The Minister is more than aware of submissions from the interested parties in the course of the consultation and I mention two with which I have particular sympathy. The first refers to a situation where the public contracts go to adjudication and a decision in favour of an award is made. The suggestion is that to safeguard taxpayers in the case of public projects the payee, rather than accept the award, must purchase a bond to guarantee they will be able to repay the money if the court subsequently reverses the decision. That is not a bond such as the one somebody would get at the start of a building contract. In this case the full amount must be lodged. Effectively, that wipes out the value of the legislation for public contracts as the award is cancelled out by the necessity to lodge the bond.
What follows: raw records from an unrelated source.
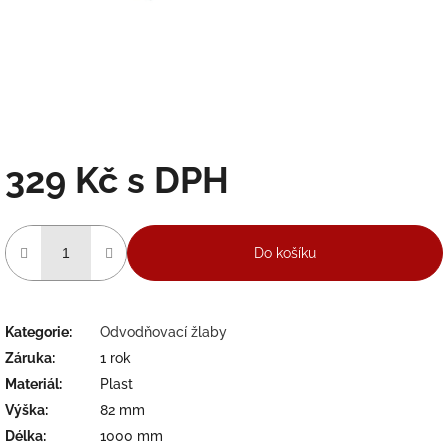
329 Kč
Měrná
cena:
Do košíku
Kategorie
:
Odvodňovací žlaby
Záruka
:
1 rok
Materiál
:
Plast
Výška
:
82 mm
Délka
:
1000 mm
In fact, the situation will be worse for contractors doing public work than it is now because their subcontractors will be covered by the legislation, including stage payments, dispute resolution and so on, but they will not be covered.
The suggested alternative coming from the industry, and which is probably a good idea, recognises the need to protect taxpayers’ money but that the payer would go to court when they wish to withhold enforcement of the adjudicator’s decision. However, they must establish that there is a genuine likelihood that the money would not be paid. That is an acceptable and reasonable solution. It does not penalise all public contractors and to do so would only increase the cost of contracts to the public purse and to the taxpayer because the cost of it would be built into tender prices.
The second submission, which many speakers mentioned it, is from the Irish Concrete Federation whose members fear they will not be covered by the term “bespoke supplies”, in respect of which the Minister intends to table an amendment. It is clear that manufactured concrete goods and poured concrete by their very nature are unable to be retrieved, resold or reused in the event of a non-payment and therefore that should be covered.
I welcome the legislation but the need for a review of this area must be built into it. Much of the legislation we are introducing is in the aftermath of a crisis and, inevitably, the type of measures we put in place are influenced by our own mindset in the aftermath of a crisis. It is important, therefore, that we review legislation such as the legislation before the House to ensure it is robust in good and bad times and testing the adequacy and efficacy of the measures is vital. We must include in the legislation some provision that there would be gathering of the type of data necessary to review and analyse the impact of the legislation.
Several speakers mentioned the need for other legislation and an examination of other aspects of this industry, including possible collusion in the concrete industry. I do not know about that but it is something the Competition Authority should be asked to examine to determine if there is evidence of that. Any builder or construction firm one speaks to raises the problems associated with the fixed price contracts introduced in the context of the Celtic tiger where projects ran over by huge amounts in many cases and the response was the fixed price contract which probably went too far in the other direction. That must be examined because from having been in a situation where builders could name any price at one stage they are now not paid for extras or any changes the client may make. There is a need to strike a balance and examine that legislation again. It was introduced in unusual times and we may need to examine it in a calmer time.